O psiquiatra apontou ainda que os testes periciais apuraram que Salgado "não tem défices muito graves" na função cognitiva e que, por isso, seria capaz de entender perguntas mais complexas, sendo que a principal dificuldade de memória que apresenta é a curto prazo.

Também a perita Maria Isabel Santana, ouvida no decorrer do mesmo processo, referiu que "na perícia, havia algum esforço insuficiente ou menor esforço em relação a memórias antigas, como filhos, mas recordava-se perfeitamente do livro que estava a ler". "Isso não é típico da doença de Alzheimer. Significa que pode haver um padrão insuficiente", explicou.

Como nem a medicina consegue ser, por vezes, uma ciência exata chegamos a uma altura em que não há uma resposta óbvia para as perguntas que continuam a ser feitas.

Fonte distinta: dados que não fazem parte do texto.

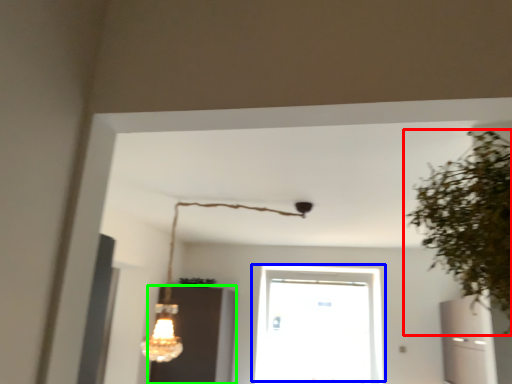 Question: Based on their relative distances, which object is farther from houseplant (highlighted by a red box)? Choose from window (highlighted by a blue box) and cabinetry (highlighted by a green box).

Choices:
 (A) window
 (B) cabinetry

Answer: (A) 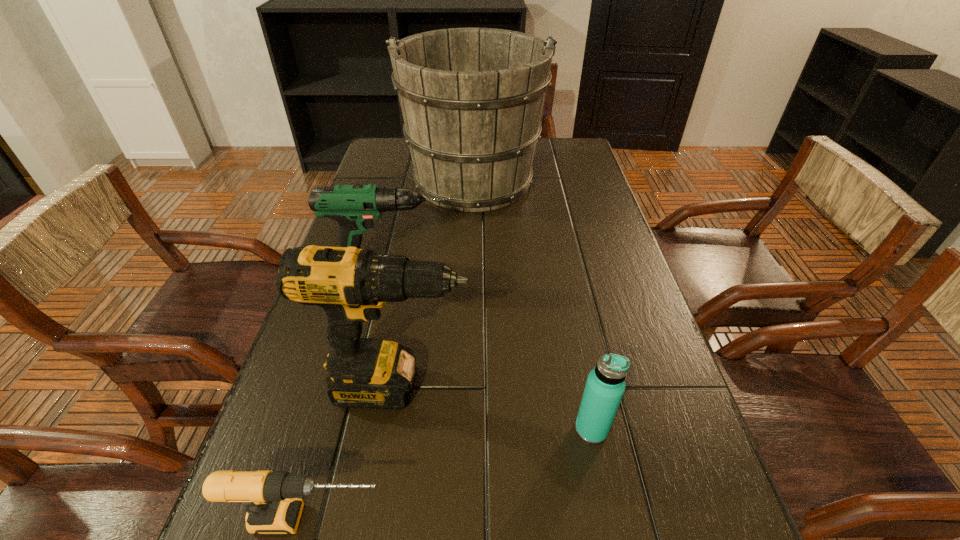 Where is `free space between the fourth tallest object and the shortest drill`? free space between the fourth tallest object and the shortest drill is located at coordinates tap(451, 474).

Find the location of `the fourth closest object to the farthest object`. the fourth closest object to the farthest object is located at coordinates (270, 498).

Identify which object is located as the second nearest to the second nearest object. Please provide its 2D coordinates. Your answer should be formatted as a tuple, i.e. [(x, y)], where the tuple contains the x and y coordinates of a point satisfying the conditions above.

[(270, 498)]

Choose which drill is the nearest neighbor to the shortest drill. Please provide its 2D coordinates. Your answer should be formatted as a tuple, i.e. [(x, y)], where the tuple contains the x and y coordinates of a point satisfying the conditions above.

[(350, 284)]

Choose which drill is the second nearest neighbor to the tallest drill. Please provide its 2D coordinates. Your answer should be formatted as a tuple, i.e. [(x, y)], where the tuple contains the x and y coordinates of a point satisfying the conditions above.

[(353, 206)]

Locate an element on the screen. The image size is (960, 540). free space that satisfies the following two spatial constraints: 1. on the handle side of the second farthest object; 2. on the left side of the water bottle is located at coordinates (360, 429).

I want to click on vacant space that satisfies the following two spatial constraints: 1. at the tip of the tallest drill; 2. on the right side of the fourth farthest object, so click(x=391, y=429).

This screenshot has height=540, width=960. Identify the location of vacant space that satisfies the following two spatial constraints: 1. on the handle side of the water bottle; 2. on the left side of the second shortest drill. click(360, 429).

What are the coordinates of `vacant area in the image that satisfies the following two spatial constraints: 1. on the handle side of the water bottle; 2. on the left side of the second shortest drill` in the screenshot? It's located at (360, 429).

Identify the location of vacant area in the image that satisfies the following two spatial constraints: 1. at the tip of the second farthest drill; 2. on the left side of the water bottle. This screenshot has height=540, width=960. (391, 429). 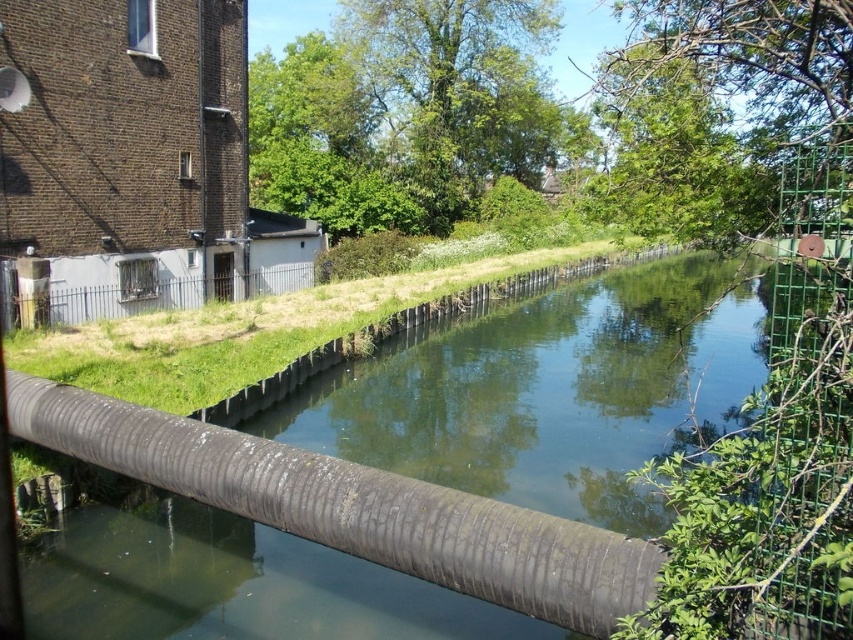 Question: Which point is closer to the camera?

Choices:
 (A) gray metal fence at center-left
 (B) greenish-gray concrete canal at center

Answer: (B)

Question: Is the position of greenish-gray concrete canal at center more distant than that of gray metal fence at center-left?

Choices:
 (A) no
 (B) yes

Answer: (A)

Question: Which object appears closest to the camera in this image?

Choices:
 (A) gray metal fence at center-left
 (B) greenish-gray concrete canal at center

Answer: (B)

Question: Does greenish-gray concrete canal at center appear under gray metal fence at center-left?

Choices:
 (A) no
 (B) yes

Answer: (B)

Question: Is greenish-gray concrete canal at center to the right of gray metal fence at center-left from the viewer's perspective?

Choices:
 (A) no
 (B) yes

Answer: (B) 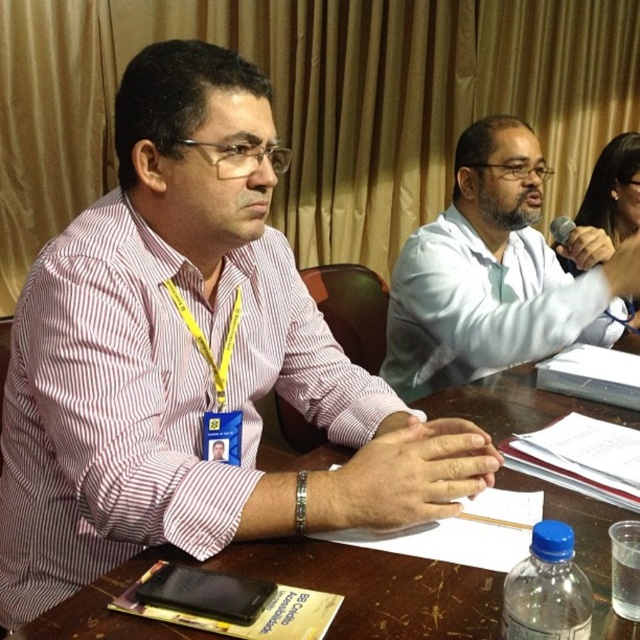 Question: Which of the following is the farthest from the observer?

Choices:
 (A) pink striped shirt at left
 (B) brown wooden table at center
 (C) blue plastic bottle at bottom right

Answer: (A)

Question: Is pink striped shirt at left below brown wooden table at center?

Choices:
 (A) yes
 (B) no

Answer: (B)

Question: Is white matte shirt at center above metallic silver microphone at upper right?

Choices:
 (A) yes
 (B) no

Answer: (B)

Question: Is pink striped shirt at left to the left of brown wooden table at center from the viewer's perspective?

Choices:
 (A) no
 (B) yes

Answer: (B)

Question: Which of the following is the farthest from the observer?

Choices:
 (A) (556, 218)
 (B) (522, 376)
 (C) (516, 330)

Answer: (A)

Question: Which object is the farthest from the metallic silver microphone at upper right?

Choices:
 (A) brown wooden table at center
 (B) pink striped shirt at left
 (C) white matte shirt at center
 (D) blue plastic bottle at bottom right

Answer: (D) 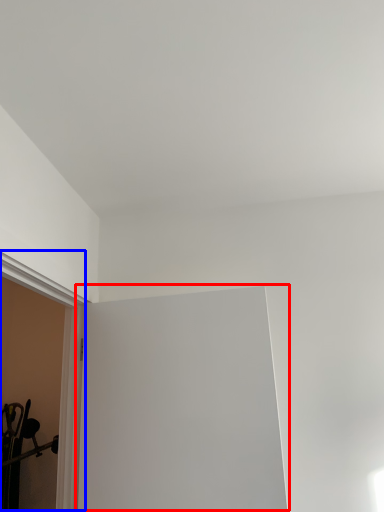 Question: Which object appears closest to the camera in this image, window screen (highlighted by a red box) or window sill (highlighted by a blue box)?

Choices:
 (A) window screen
 (B) window sill

Answer: (B) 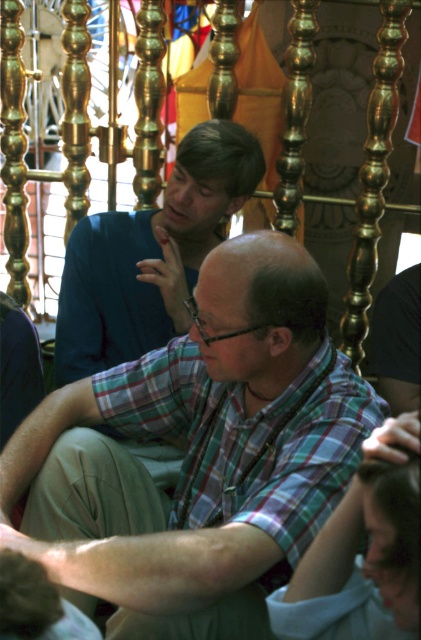 In the scene, there are two people wearing plaid shirts. The person in the foreground is wearing a plaid cotton shirt at center, and the other individual partially visible behind has a plaid shirt at center. Which plaid shirt is shorter in height?

The plaid cotton shirt at center has a lesser height compared to plaid shirt at center.

You are planning to take a photo of the two people wearing plaid cotton shirt at center and plaid shirt at center. Given that your camera has a maximum focus range of 20 feet, will you be able to capture both subjects in focus simultaneously?

The plaid cotton shirt at center and plaid shirt at center are 21.47 feet apart. Since the camera can only focus up to 20 feet, the distance between them exceeds the camera limit. Therefore, you cannot capture both in focus at the same time. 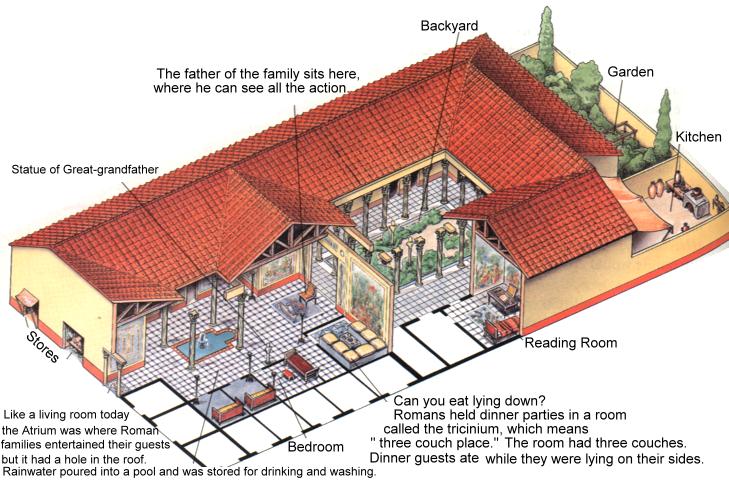 This screenshot has height=480, width=729. In order to click on 7 seating areas inside in this screenshot , I will do `click(259, 386)`, `click(235, 403)`, `click(300, 361)`, `click(335, 345)`, `click(510, 332)`, `click(504, 297)`, `click(305, 288)`. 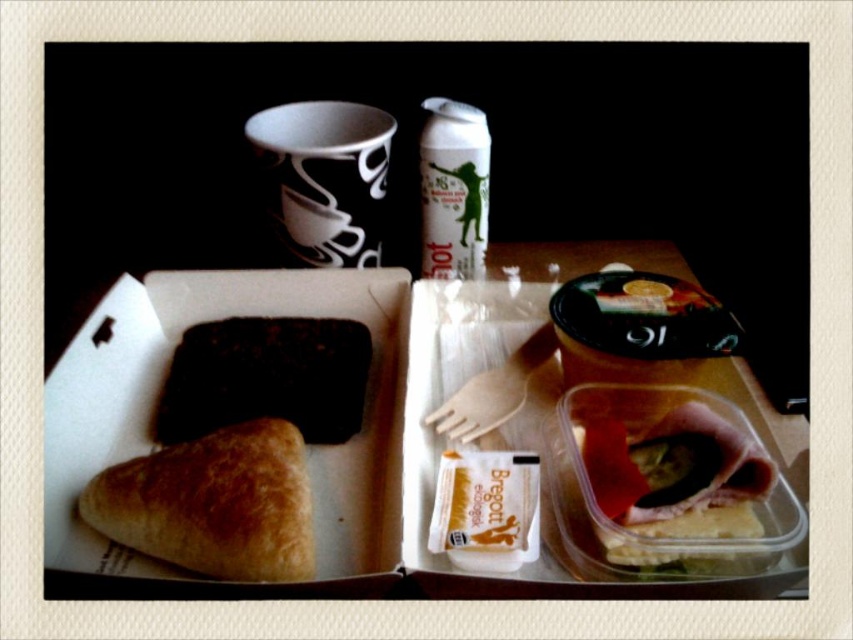 Does golden brown flaky croissant at lower left appear under dark chocolate bar at center?

Indeed, golden brown flaky croissant at lower left is positioned under dark chocolate bar at center.

Who is more forward, (177, 474) or (334, 348)?

Point (177, 474)

This screenshot has height=640, width=853. What do you see at coordinates (213, 502) in the screenshot?
I see `golden brown flaky croissant at lower left` at bounding box center [213, 502].

This screenshot has height=640, width=853. I want to click on golden brown flaky croissant at lower left, so click(213, 502).

Who is positioned more to the right, translucent plastic container at center or dark chocolate bar at center?

translucent plastic container at center

Can you confirm if translucent plastic container at center is positioned to the left of dark chocolate bar at center?

In fact, translucent plastic container at center is to the right of dark chocolate bar at center.

Does point (722, 518) come farther from viewer compared to point (238, 344)?

No, (722, 518) is closer to viewer.

Identify the location of translucent plastic container at center. This screenshot has height=640, width=853. (668, 472).

Who is taller, translucent plastic container at center or golden brown flaky croissant at lower left?

translucent plastic container at center is taller.

Find the location of a particular element. translucent plastic container at center is located at coordinates (668, 472).

Find the location of `translucent plastic container at center`. translucent plastic container at center is located at coordinates click(668, 472). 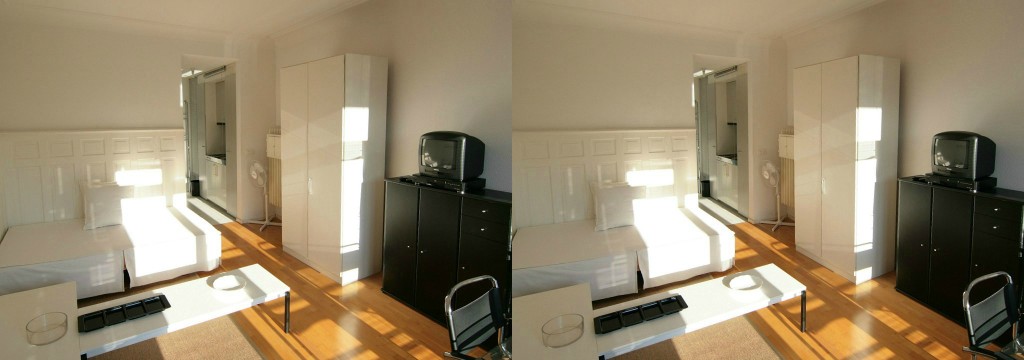 Where is `floor`? The image size is (1024, 360). floor is located at coordinates (851, 327), (326, 339). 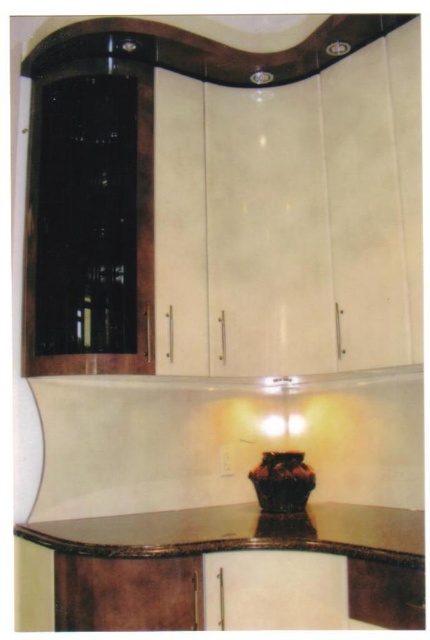 Question: Is brown marble countertop at center to the right of brown glossy vase at center from the viewer's perspective?

Choices:
 (A) yes
 (B) no

Answer: (B)

Question: In this image, where is brown marble countertop at center located relative to brown glossy vase at center?

Choices:
 (A) left
 (B) right

Answer: (A)

Question: Considering the relative positions of brown marble countertop at center and brown glossy vase at center in the image provided, where is brown marble countertop at center located with respect to brown glossy vase at center?

Choices:
 (A) above
 (B) below

Answer: (B) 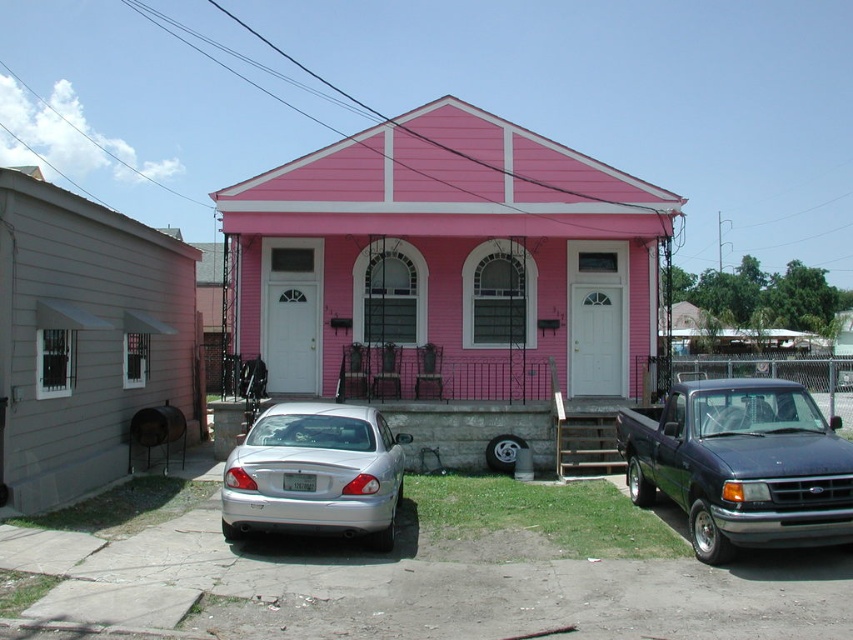 Question: Which point is farther from the camera taking this photo?

Choices:
 (A) [x=227, y=477]
 (B) [x=763, y=518]

Answer: (A)

Question: Is metallic blue truck at right thinner than silver metallic sedan at lower center?

Choices:
 (A) yes
 (B) no

Answer: (A)

Question: Which point is closer to the camera taking this photo?

Choices:
 (A) (273, 518)
 (B) (691, 396)

Answer: (A)

Question: Does metallic blue truck at right have a greater width compared to silver metallic sedan at lower center?

Choices:
 (A) no
 (B) yes

Answer: (A)

Question: Can you confirm if metallic blue truck at right is wider than silver metallic sedan at lower center?

Choices:
 (A) no
 (B) yes

Answer: (A) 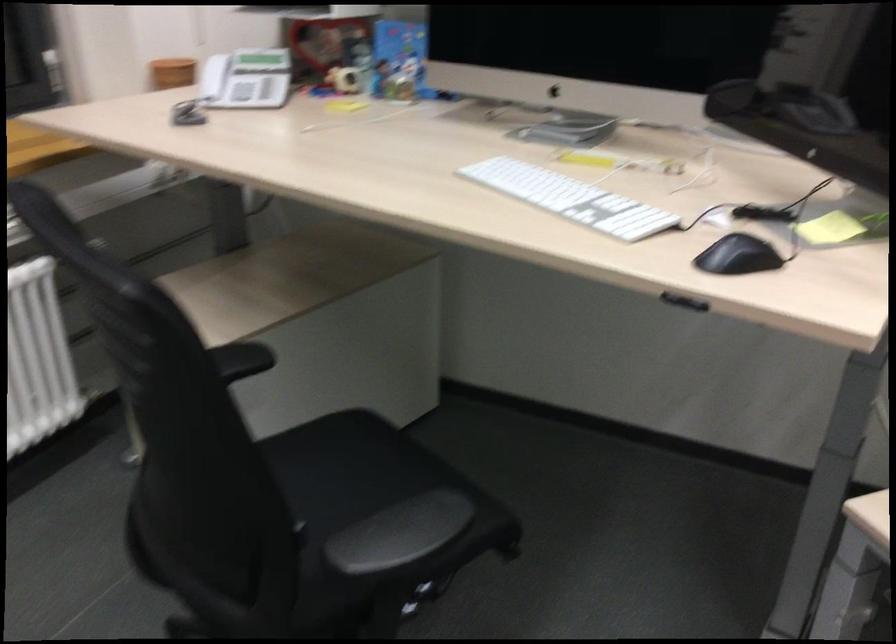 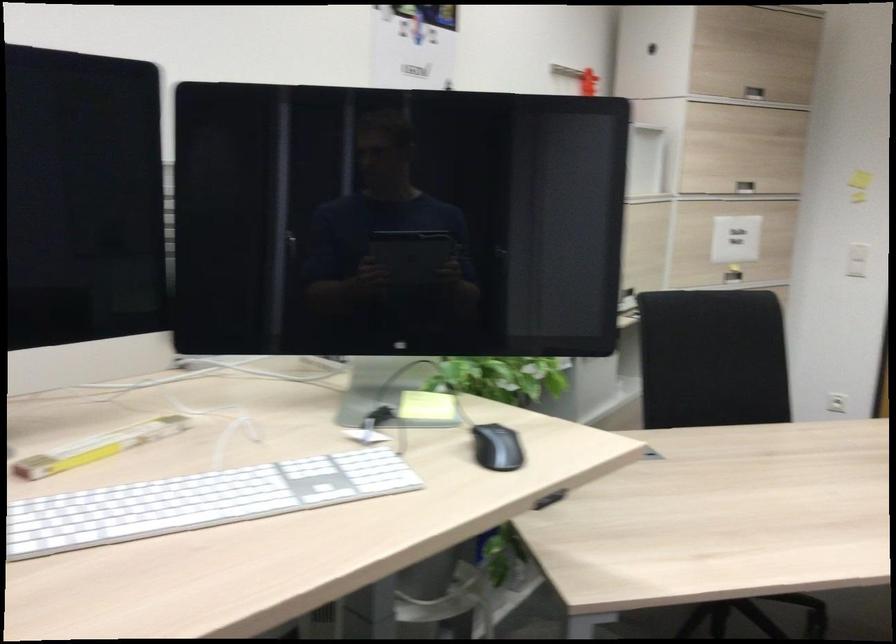 The point at (745, 256) is marked in the first image. Where is the corresponding point in the second image?

(496, 448) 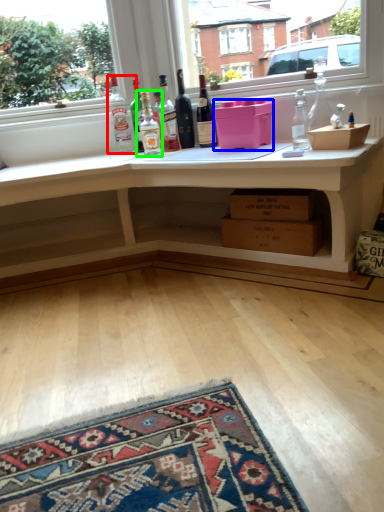 Question: Based on their relative distances, which object is farther from bottle (highlighted by a red box)? Choose from box (highlighted by a blue box) and bottle (highlighted by a green box).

Deveria Ricardo Salgado ter sido forçado a enfrentar os seus lesados se padece de Alzheimer e não tem capacidade de distinguir o que se passa dentro da sua cabeça da realidade? Poderá, eventualmente, cumprir pena se o seu diagnóstico é o de uma pessoa demente? Onde fica a fronteira entre a Justiça, os Direitos Humanos e os direitos de quem tudo perdeu? E como se cobra, afinal, a fatura dos 8,3 mil milhões de euros?

Passaram dez anos desde que o BES colapsou, Ricardo Salgado perdeu o trono e milhares de portugueses o que julgavam seu por conquista, mas as respostas ainda tardarão a chegar.